There is also a Chinese takeaway and a takeaway sandwich shop.

===Schools===
The local primary school is Cockfield County Primary School.

===Churches===
The two churches that can be found in Cockfield are the CofE Church of Saint Mary the Virgin and the Cockfield Methodist Church.

===Transport===
Whilst Cockfield once had a railway, this was closed to passengers in 1958, before its complete closure in 1962. It is now served by bus services from Arriva North East, Weardale Travel and Hodgsons with links to Darlington, Bishop Auckland, Barnard Castle, Durham (number 6) and the retail park at Tindale crescent.

==Cockfield Fell==
Cockfield Fell is described as "one of the most important early industrial landscapes in Britain". In addition to four Iron Age (or Romano-British) settlement enclosures, there is evidence within the landscape of early coal mines (the Bishop of Durham licensed mining here at least as early as 1303), medieval agricultural field patterns, centuries of quarrying activity, a railway line established in the 1830s and several earlier tramways.
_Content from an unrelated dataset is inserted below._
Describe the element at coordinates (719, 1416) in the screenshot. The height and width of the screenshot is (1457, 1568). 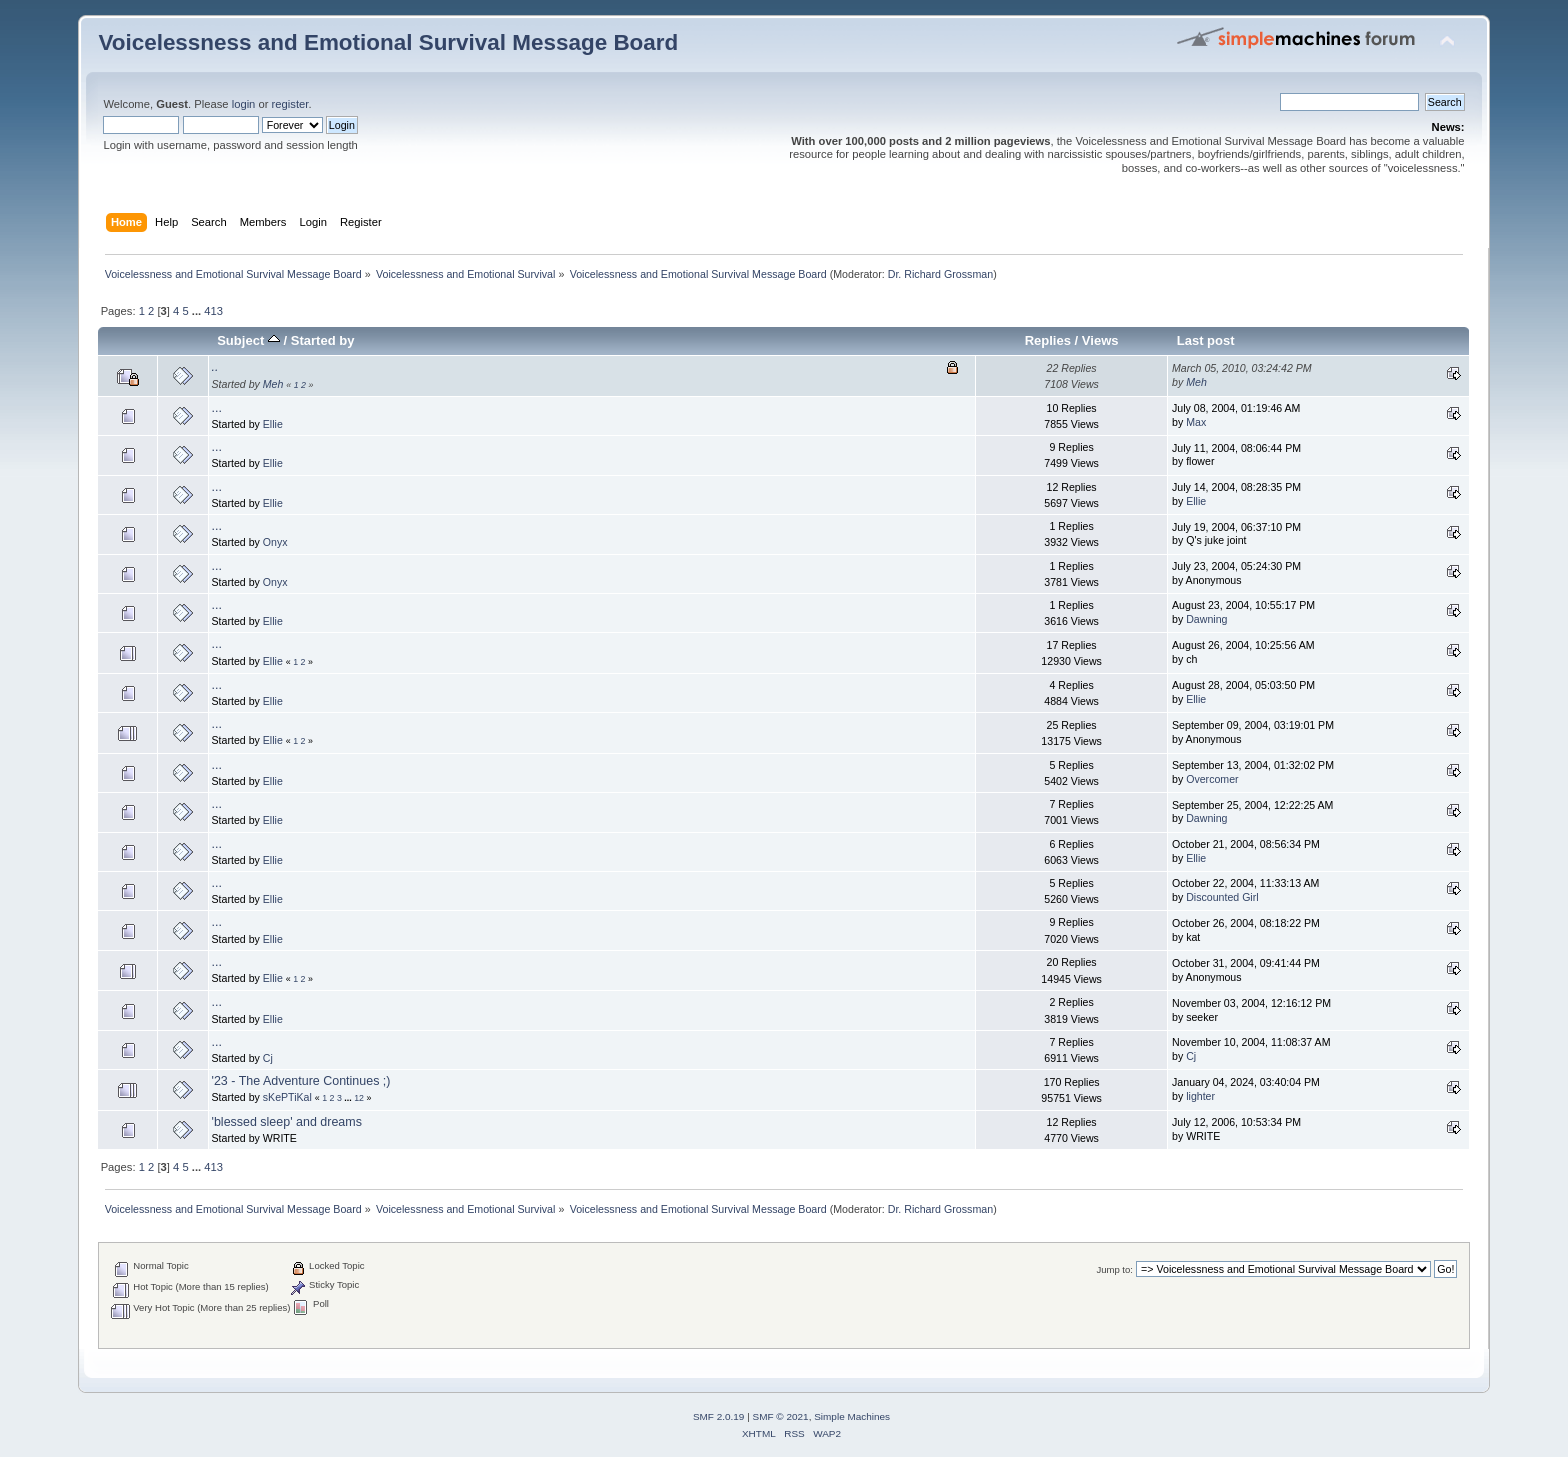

All together, Cockfield Fell constitutes England's largest Scheduled Ancient Monument, described as 'an incomparable association of field monuments relating to the Iron settlement history and industrial evolution of a northern English County'. One reason for its preservation - unusual for a lowland fell - is that it was not subject to enclosure in the 18th or 19th century, perhaps due to its highly industrialised past.